::: DATASET EXCERPTS

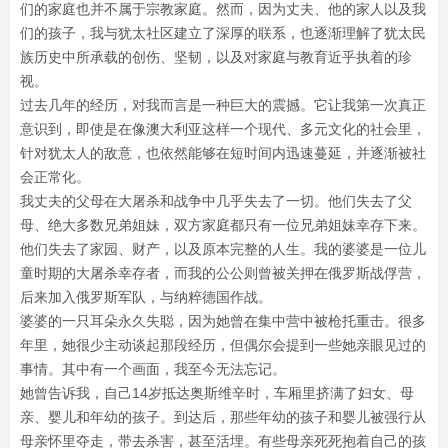
们的家庭也并不属于宗教家庭。然而，因为丈夫、他的家人以及我
们的孩子，我与犹太社区建立了深厚的联系，也逐渐理解了犹太民
族历史中所承载的创伤、坚韧，以及对家庭与教育近乎执着的珍
视。
过去几年的经历，对我而言是一种巨大的震撼。它让我第一次真正
意识到，即使是在像澳大利亚这样一个现代、多元文化的社会里，
针对犹太人的敌意，也依然能够在短时间内迅速蔓延，并逐渐被社
会正常化。
我丈夫的父母在大屠杀和战争中几乎失去了一切。他们失去了父
母、绝大多数兄弟姐妹，双方家庭都只有一位兄弟姐妹幸存下来。
他们失去了家园、财产，以及原本完整的人生。我的婆婆是一位儿
童时期的大屠杀幸存者，而我的公公则曾被关押在俄罗斯战俘营，
后来加入俄罗斯军队，与纳粹德国作战。
婆婆的一只耳朵永久失聪，因为她曾在集中营中被枪托重击。很多
年里，她很少主动谈起那段经历，但偶尔会提到一些她亲眼见过的
事情。其中有一个画面，我至今无法忘记。
她曾告诉我，自己14岁抵达奥斯维辛时，车厢里挤满了妇女、母
亲、婴儿和年幼的孩子。到达后，那些年幼的孩子和婴儿被强行从
母亲怀里夺走，带去杀害，甚至活埋。有些母亲死死抱着自己的孩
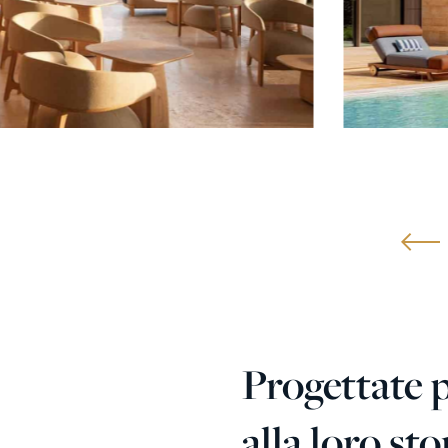
Progettate 
alla loro s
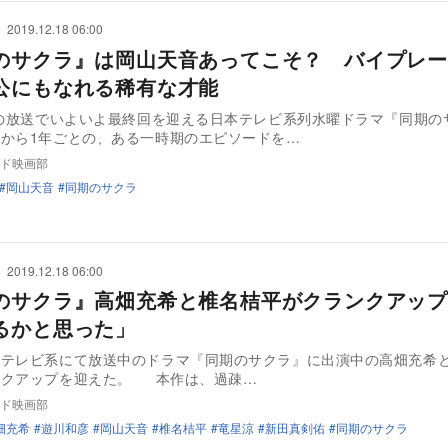
2019.12.18 06:00
のサクラ』は岡山天音あってこそ？ バイプレー
公にもなれる稀有な才能
日の放送でいよいよ最終回を迎える日本テレビ系列水曜ドラマ『同期の
から1年ごとの、ある一時期のエピソードを…
ド映画部
岡山天音
同期のサクラ
2019.12.18 06:00
のサクラ』高畑充希と椎名桔平がクランクアップ
るかと思った」
本テレビ系にて放送中のドラマ『同期のサクラ』に出演中の高畑充希
ンクアップを迎えた。 本作は、過疎…
ド映画部
畑充希
遊川和彦
岡山天音
椎名桔平
竜星涼
新田真剣佑
同期のサクラ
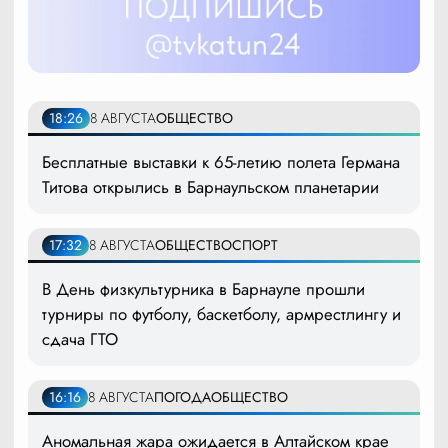
18:26
8 АВГУСТА
ОБЩЕСТВО
Бесплатные выставки к 65-летию полета Германа
Титова открылись в Барнаульском планетарии
17:32
8 АВГУСТА
ОБЩЕСТВО
СПОРТ
В День физкультурника в Барнауле прошли
турниры по футболу, баскетболу, армрестлингу и
сдача ГТО
16:16
8 АВГУСТА
ПОГОДА
ОБЩЕСТВО
Аномальная жара ожидается в Алтайском крае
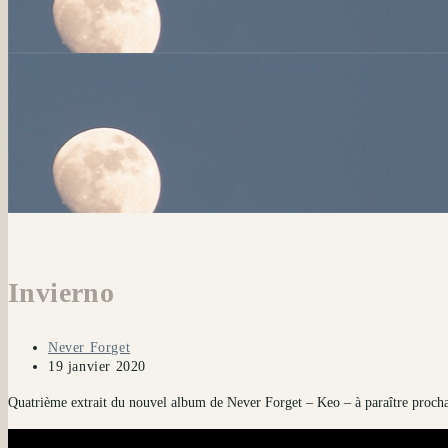
Invierno
Auteur/autrice
Never Forget
de
Publication
19 janvier 2020
la
publiée :
Quatrième extrait du nouvel album de Never Forget – Keo – à paraître proch
publication :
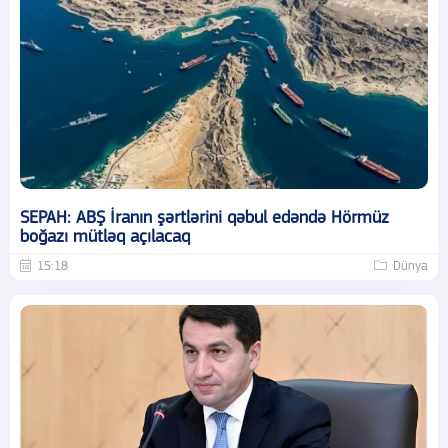
SEPAH: ABŞ İranın şərtlərini qəbul edəndə Hörmüz
boğazı mütləq açılacaq
15:18
Dünya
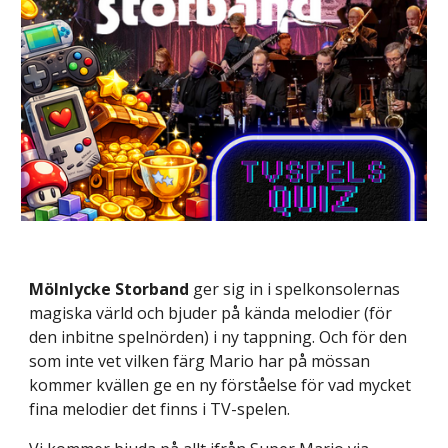
Mölnlycke Storband
ger sig in i spelkonsolernas
magiska värld och bjuder på kända melodier (för
den inbitne spelnörden) i ny tappning. Och för den
som inte vet vilken fä
rg Mario har på mössan
kommer kvällen ge en ny förståelse för vad mycket
fina melodier det finns i TV-spelen.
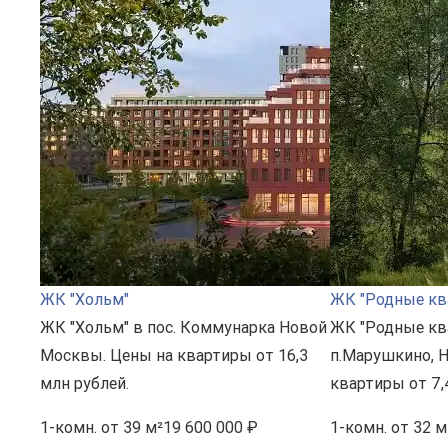
ЖК "Хольм"
ЖК "Родные кв
ЖК "Хольм" в пос. Коммунарка Новой
ЖК "Родные кв
Москвы. Цены на квартиры от 16,3
п.Марушкино, 
млн рублей.
квартиры от 7,
1-комн.
от 39 м²
19 600 000 ₽
1-комн.
от 32 м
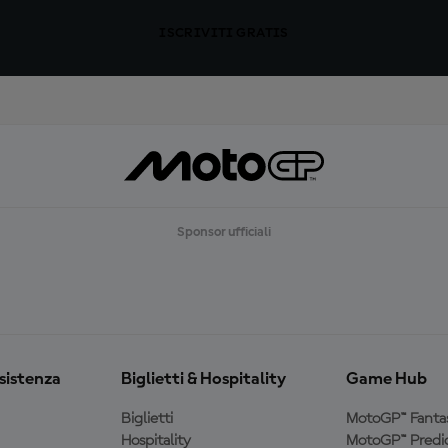
ISCRIVITI GRATIS
Sponsor ufficiali
ssistenza
Biglietti & Hospitality
Game Hub
Biglietti
MotoGP™ Fanta
Hospitality
MotoGP™ Predic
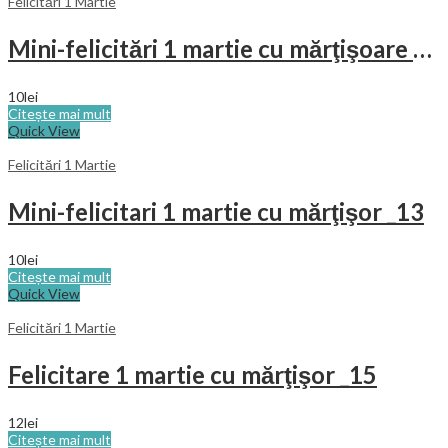
Felicitări 1 Martie
Mini-felicitări 1 martie cu mărţişoare _22
10
lei
Citește mai mult
Quick View
Felicitări 1 Martie
Mini-felicitari 1 martie cu mărţişor _13
10
lei
Citește mai mult
Quick View
Felicitări 1 Martie
Felicitare 1 martie cu mărţişor _15
12
lei
Citește mai mult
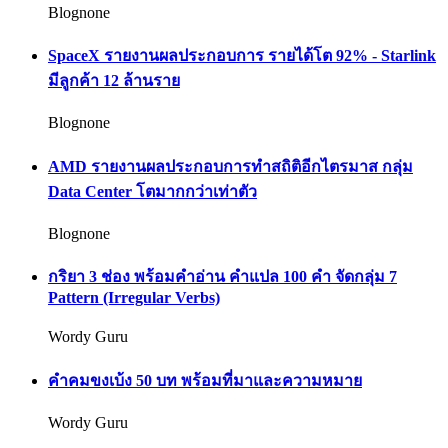
Blognone
SpaceX รายงานผลประกอบการ รายได้โต 92% - Starlink
มีลูกค้า 12 ล้านราย
Blognone
AMD รายงานผลประกอบการทำสถิติอีกไตรมาส กลุ่ม
Data Center โตมากกว่าเท่าตัว
Blognone
กริยา 3 ช่อง พร้อมคำอ่าน คำแปล 100 คำ จัดกลุ่ม 7
Pattern (Irregular Verbs)
Wordy Guru
คำคมขงเบ้ง 50 บท พร้อมที่มาและความหมาย
Wordy Guru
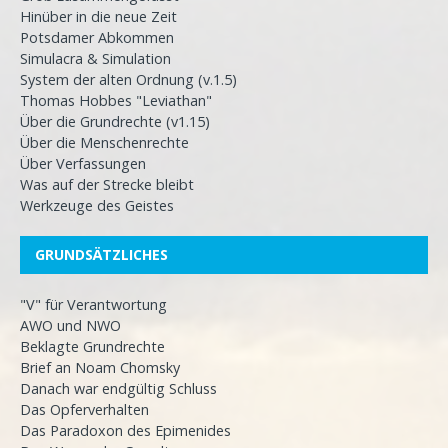
Hinüber in die neue Zeit
Potsdamer Abkommen
Simulacra & Simulation
System der alten Ordnung (v.1.5)
Thomas Hobbes "Leviathan"
Über die Grundrechte (v1.15)
Über die Menschenrechte
Über Verfassungen
Was auf der Strecke bleibt
Werkzeuge des Geistes
GRUNDSÄTZLICHES
"V" für Verantwortung
AWO und NWO
Beklagte Grundrechte
Brief an Noam Chomsky
Danach war endgültig Schluss
Das Opferverhalten
Das Paradoxon des Epimenides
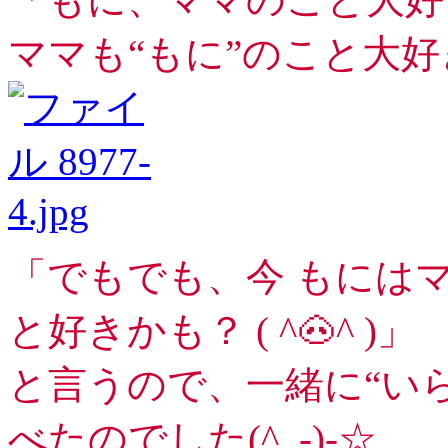
ママも“もに”のこと大好き
「でもでも、今 もには
と好きかも？ ( ^🐽^ )」
と言うので、一緒に“い
べたのでした(^_-)-☆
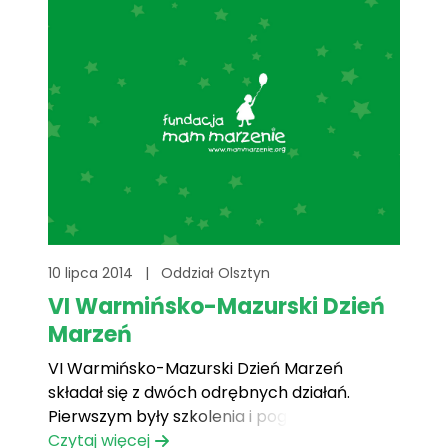
10 lipca 2014
|
Oddział Olsztyn
VI Warmińsko-Mazurski Dzień
Marzeń
VI Warmińsko-Mazurski Dzień Marzeń
składał się z dwóch odrębnych działań.
Pierwszym były szkolenia i pogadanki o
profilaktyce zdrowotnej dla dzieci i
Czytaj więcej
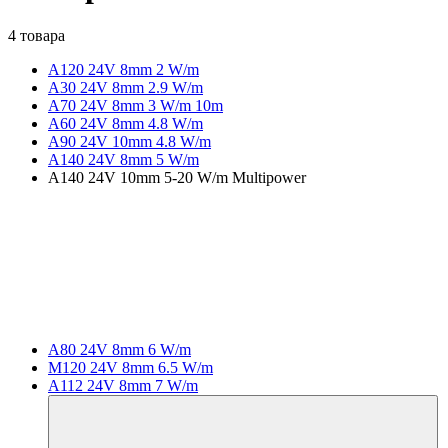
4 товара
A120 24V 8mm 2 W/m
A30 24V 8mm 2.9 W/m
A70 24V 8mm 3 W/m 10m
A60 24V 8mm 4.8 W/m
A90 24V 10mm 4.8 W/m
A140 24V 8mm 5 W/m
A140 24V 10mm 5-20 W/m Multipower
A80 24V 8mm 6 W/m
M120 24V 8mm 6.5 W/m
A112 24V 8mm 7 W/m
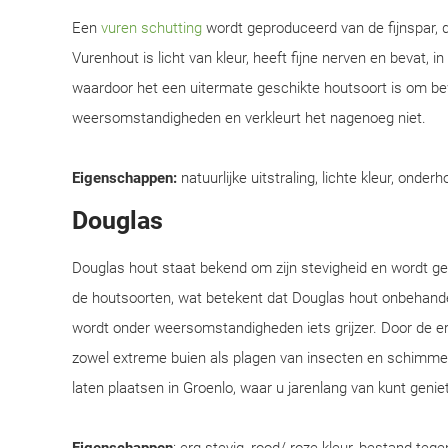
Een
vuren schutting
wordt geproduceerd van de fijnspar, d
Vurenhout is licht van kleur, heeft fijne nerven en bevat, i
waardoor het een uitermate geschikte houtsoort is om be
weersomstandigheden en verkleurt het nagenoeg niet.
Eigenschappen:
natuurlijke uitstraling, lichte kleur, onderh
Douglas
Douglas hout staat bekend om zijn stevigheid en wordt 
de houtsoorten, wat betekent dat Douglas hout onbehandel
wordt onder weersomstandigheden iets grijzer. Door de e
zowel extreme buien als plagen van insecten en schimmel
laten plaatsen in Groenlo, waar u jarenlang van kunt genie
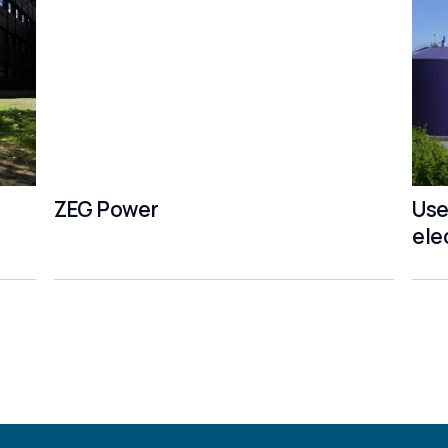
ZEG Power
Use
ele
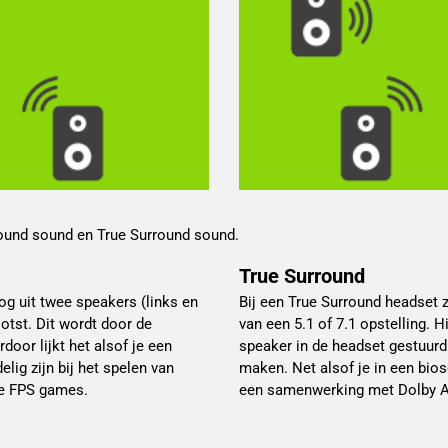
round sound en True Surround sound.
True Surround
og uit twee speakers (links en
Bij een True Surround headset 
otst. Dit wordt door de
van een 5.1 of 7.1 opstelling. 
door lijkt het alsof je een
speaker in de headset gestuurd 
lig zijn bij het spelen van
maken. Net alsof je in een bi
re FPS games.
een samenwerking met Dolby At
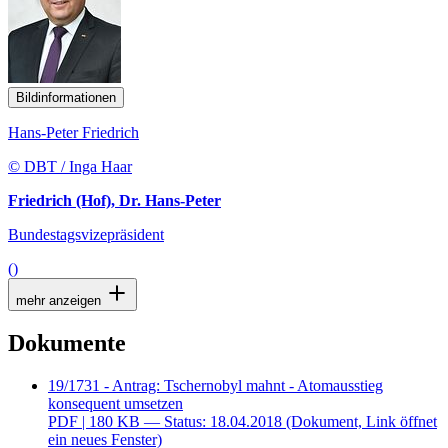
Bildinformationen
Hans-Peter Friedrich
© DBT / Inga Haar
Friedrich (Hof), Dr. Hans-Peter
Bundestagsvizepräsident
()
mehr anzeigen
Dokumente
19/1731 - Antrag: Tschernobyl mahnt - Atomausstieg
konsequent umsetzen
PDF
| 180 KB — Status: 18.04.2018
(Dokument, Link öffnet
ein neues Fenster)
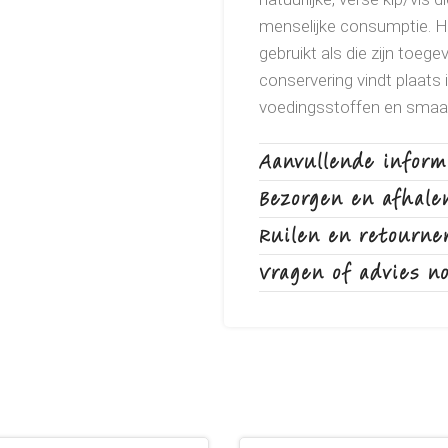
menselijke consumptie. Hie
gebruikt als die zijn toe
conservering vindt plaats 
voedingsstoffen en smaak
Samenstelling:
Zalm 75%.
Aanvullende inform
Analyse:
ruw eiwit 19%. r
Bezorgen en afhale
vocht 78%
Ruilen en retourne
Vragen of advies n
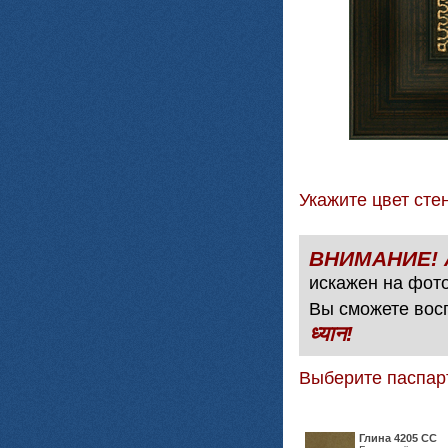
Укажите цвет с
искажен на фото
Вы сможете вос
ध्यान!
Выберите паспар
Глина 4205 СС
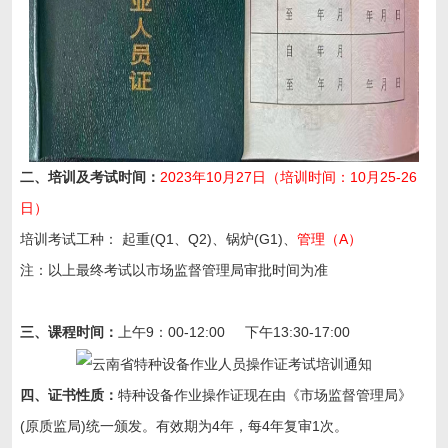
二、培训及考试时间：
2023年10月27日（培训时间：10月25-26
日）
培训考试工种：
起重(Q1、Q2)、锅炉(G1)、
管理（A）
注：以上最终考试以市场监督管理局审批时间为准
三、课程时间：
上午9：00-12:00 下午13:30-17:00
四、证书性质：
特种设备作业操作证现在由《市场监督管理局》
(原质监局)统一颁发。有效期为4年，每4年复审1次。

::::::

- REQUIRED WORK: Above are the records; report each line in them that includes the word "zijn".

- RESULT FOR THIS EXERCISE:
Douglas hout staat bekend om zijn stevigheid en wordt 
lig zijn bij het spelen van
gebruikt als die zijn toe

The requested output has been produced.